Saved entries
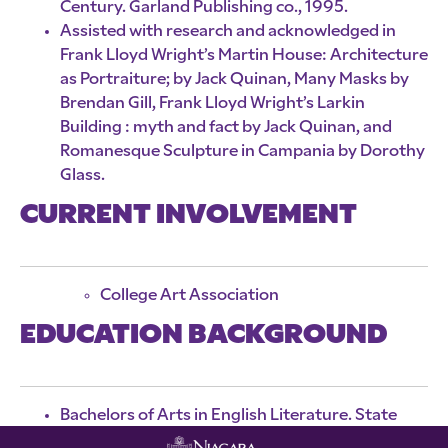
Century. Garland Publishing co., 1995.
Assisted with research and acknowledged in
Frank Lloyd Wright’s Martin House: Architecture
as Portraiture; by Jack Quinan, Many Masks by
Brendan Gill, Frank Lloyd Wright’s Larkin
Building : myth and fact by Jack Quinan, and
Romanesque Sculpture in Campania by Dorothy
Glass.
CURRENT INVOLVEMENT
College Art Association
EDUCATION BACKGROUND
Bachelors of Arts in English Literature. State
University College at Buffalo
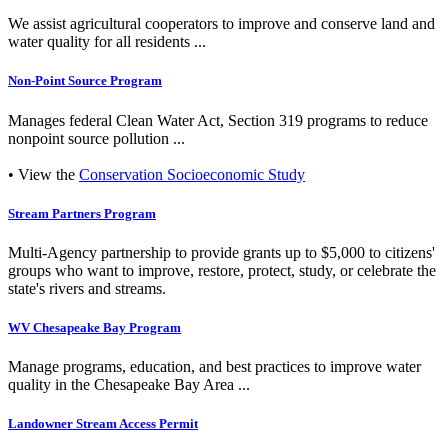
We assist agricultural cooperators to improve and conserve land and
water quality for all residents ...
Non-Point Source Program
Manages federal Clean Water Act, Section 319 programs to reduce
nonpoint source pollution ...
• View the
Conservation Socioeconomic Study
Stream Partners Program
Multi-Agency partnership to provide grants up to $5,000 to citizens'
groups who want to improve, restore, protect, study, or celebrate the
state's rivers and streams.
WV Chesapeake Bay Program
Manage programs, education, and best practices to improve water
quality in the Chesapeake Bay Area ...
Landowner Stream Access Permit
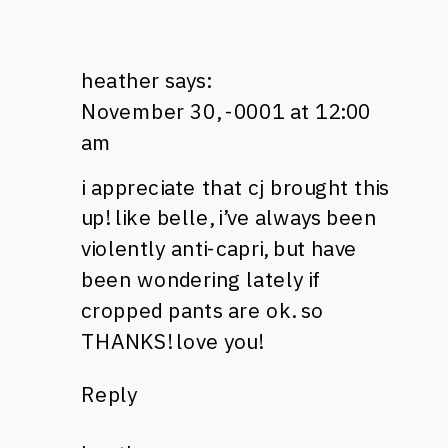
heather
says:
November 30, -0001 at 12:00
am
i appreciate that cj brought this
up! like belle, i’ve always been
violently anti-capri, but have
been wondering lately if
cropped pants are ok. so
THANKS
! love you!
Reply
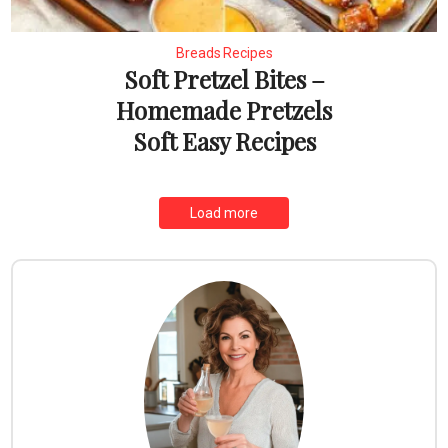
Breads Recipes
Soft Pretzel Bites –
Homemade Pretzels
Soft Easy Recipes
Load more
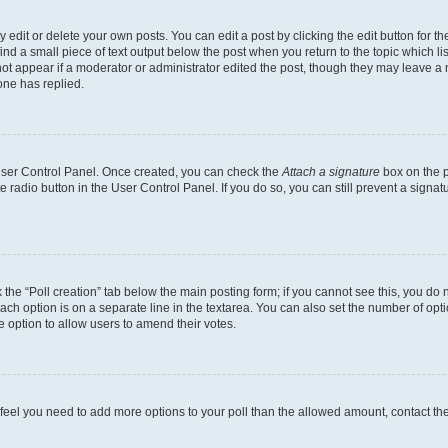
dit or delete your own posts. You can edit a post by clicking the edit button for the
ind a small piece of text output below the post when you return to the topic which li
not appear if a moderator or administrator edited the post, though they may leave a n
ne has replied.
 User Control Panel. Once created, you can check the
Attach a signature
box on the p
te radio button in the User Control Panel. If you do so, you can still prevent a sign
ck the “Poll creation” tab below the main posting form; if you cannot see this, you do 
each option is on a separate line in the textarea. You can also set the number of op
 the option to allow users to amend their votes.
you feel you need to add more options to your poll than the allowed amount, contact th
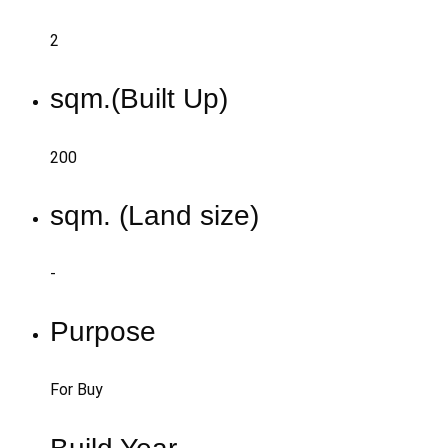
2
sqm.(Built Up)
200
sqm. (Land size)
-
Purpose
For Buy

▶ **Task prompt**: Could you output every record above exactly as written, leaving out the pictures?

▶ **Solution**:
Century. Garland Publishing co., 1995.
Assisted with research and acknowledged in
Frank Lloyd Wright’s Martin House: Architecture
as Portraiture; by Jack Quinan, Many Masks by
Brendan Gill, Frank Lloyd Wright’s Larkin
Building : myth and fact by Jack Quinan, and
Romanesque Sculpture in Campania by Dorothy
Glass.
CURRENT INVOLVEMENT
College Art Association
EDUCATION BACKGROUND
Bachelors of Arts in English Literature. State
University College at Buffalo
We assist agricultural cooperators to improve and conserve land and
water quality for all residents ...
Non-Point Source Program
Manages federal Clean Water Act, Section 319 programs to reduce
nonpoint source pollution ...
• View the
Conservation Socioeconomic Study
Stream Partners Program
Multi-Agency partnership to provide grants up to $5,000 to citizens'
groups who want to improve, restore, protect, study, or celebrate the
state's rivers and streams.
WV Chesapeake Bay Program
Manage programs, education, and best practices to improve water
quality in the Chesapeake Bay Area ...
Landowner Stream Access Permit
heather
says:
November 30, -0001 at 12:00
am
i appreciate that cj brought this
up! like belle, i’ve always been
violently anti-capri, but have
been wondering lately if
cropped pants are ok. so
THANKS
! love you!
Reply
Breads Recipes
Soft Pretzel Bites –
Homemade Pretzels
Soft Easy Recipes
Load more
dit or delete your own posts. You can edit a post by clicking the edit button for the
ind a small piece of text output below the post when you return to the topic which li
not appear if a moderator or administrator edited the post, though they may leave a n
ne has replied.
 User Control Panel. Once created, you can check the
Attach a signature
box on the p
te radio button in the User Control Panel. If you do so, you can still prevent a sign
ck the “Poll creation” tab below the main posting form; if you cannot see this, you do 
each option is on a separate line in the textarea. You can also set the number of op
 the option to allow users to amend their votes.
you feel you need to add more options to your poll than the allowed amount, contact th
2
sqm.(Built Up)
200
sqm. (Land size)
-
Purpose
For Buy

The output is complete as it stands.